Reported numbers for the second quarter 2010 exclude restructuring charges of SEK 2.0 b., while reported numbers for the second quarter 2011 include restructuring charges of SEK 1.7 b. Of the charges, SEK 1.3 b. relates to headcount reductions in Sweden in mainly sales and administration. The cost reduction program was concluded and agreed with the unions in mid-June with a higher than targeted outcome on voluntary redundancies and a larger share of early retirements. All in all, the activities will result in a run-rate reduction with full impact in the fourth quarter 2011. Pay-back time is estimated at 2.5 years.

In the report for the fourth quarter 2010 Ericsson estimated restructuring charges for 2011 of approximately SEK 2 b. Restructuring charges for 2011 are now estimated to approximately SEK 3 b. due to the larger scope of the reductions in Sweden.  

Gross margin in the quarter was down year-over-year at 37.8% (39.0%), and was slightly down from 38.5% sequentially. Restructuring charges related to activities in Sweden of SEK 0.1 b. impacted cost of sales. Year-over-year, margins were negatively impacted by 3G rollouts in India as well as network modernization projects in Europe. A lower share of services revenues had a positive impact. Sequentially, margins were negatively impacted by a change in project mix with a higher proportion of services, especially network rollout. In the first quarter 2011, sales and margins were positively impacted by a one-off revenue from the sale of patents of SEK 0.3 b.
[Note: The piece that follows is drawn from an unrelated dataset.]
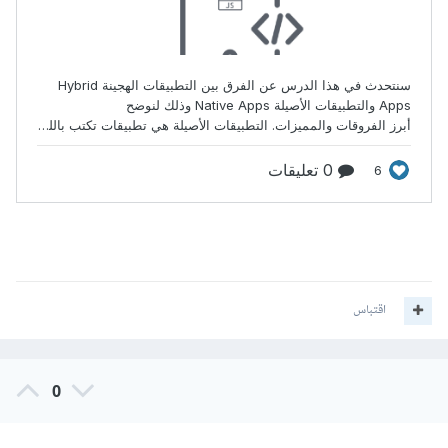
اقتباس
0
The network modernization projects in Europe, with their lower margins, will accelerate during the second half of 2011. Average project duration is expected to be18-24 months.

Total operating expenses amounted to SEK 15.8 (13.9) b. R&D expenses amounted to SEK 8.1 (7.1) b., an increase by 14% year-over-year. The increase is a result of the planned higher investments in radio, such as TD-LTE and IP as well as the acquired LG-Ericsson operations. Selling and general administrative expenses (SG&A) amounted to SEK 7.7 (6.8) b., an increase by 15% year-over-year, representing 14% of sales. Excluding restructuring charges of SEK 1.2 b. related to activities in Sweden the SG&A to sales ratio was stable sequentially at 12% and down 2%-points year-over-year.

Other operating income and expenses amounted to SEK 0.2 (0.5) b. in the quarter.

Operating income, excluding joint ventures, decreased to SEK 5.0 (5.3) b. in the quarter negatively impacted by the one-off restructuring charge of SEK 1.3 b related to reduction of staff in Sweden. As a result, operating margin decreased to 9.2% (11.1%) year-over-year. Excluding the one-off restructuring charge operating margin amounted to 11.6%.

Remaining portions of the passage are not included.